■ Work order
Repeat exactly, and only, the lines of the material below from the one that contains "1つのアカウントで最大100店舗まで管理することができます。" through its final line.

■ ■ ■

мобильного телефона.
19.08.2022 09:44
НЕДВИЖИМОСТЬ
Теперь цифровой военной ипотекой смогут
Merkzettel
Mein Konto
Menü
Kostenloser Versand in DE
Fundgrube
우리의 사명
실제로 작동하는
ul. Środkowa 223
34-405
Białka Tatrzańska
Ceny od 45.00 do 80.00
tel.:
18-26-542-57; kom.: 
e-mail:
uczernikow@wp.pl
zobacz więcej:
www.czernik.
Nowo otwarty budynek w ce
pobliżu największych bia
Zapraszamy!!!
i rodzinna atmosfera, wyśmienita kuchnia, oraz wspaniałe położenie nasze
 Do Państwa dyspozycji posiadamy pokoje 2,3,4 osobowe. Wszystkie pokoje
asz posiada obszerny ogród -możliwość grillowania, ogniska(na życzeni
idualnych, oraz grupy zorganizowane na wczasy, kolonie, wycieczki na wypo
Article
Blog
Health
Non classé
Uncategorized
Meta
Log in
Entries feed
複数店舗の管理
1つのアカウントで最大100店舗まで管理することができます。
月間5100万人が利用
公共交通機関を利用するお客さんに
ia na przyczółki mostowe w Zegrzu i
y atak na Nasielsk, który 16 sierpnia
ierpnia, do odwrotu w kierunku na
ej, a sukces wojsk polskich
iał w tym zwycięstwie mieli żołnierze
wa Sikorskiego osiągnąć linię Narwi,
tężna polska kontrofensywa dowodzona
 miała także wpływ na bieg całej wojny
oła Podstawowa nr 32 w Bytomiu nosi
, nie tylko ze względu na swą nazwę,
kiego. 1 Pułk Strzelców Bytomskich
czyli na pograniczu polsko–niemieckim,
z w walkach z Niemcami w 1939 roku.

■ ■ ■

■ Task output
1つのアカウントで最大100店舗まで管理することができます。
月間5100万人が利用
公共交通機関を利用するお客さんに
ia na przyczółki mostowe w Zegrzu i
y atak na Nasielsk, który 16 sierpnia
ierpnia, do odwrotu w kierunku na
ej, a sukces wojsk polskich
iał w tym zwycięstwie mieli żołnierze
wa Sikorskiego osiągnąć linię Narwi,
tężna polska kontrofensywa dowodzona
 miała także wpływ na bieg całej wojny
oła Podstawowa nr 32 w Bytomiu nosi
, nie tylko ze względu na swą nazwę,
kiego. 1 Pułk Strzelców Bytomskich
czyli na pograniczu polsko–niemieckim,
z w walkach z Niemcami w 1939 roku.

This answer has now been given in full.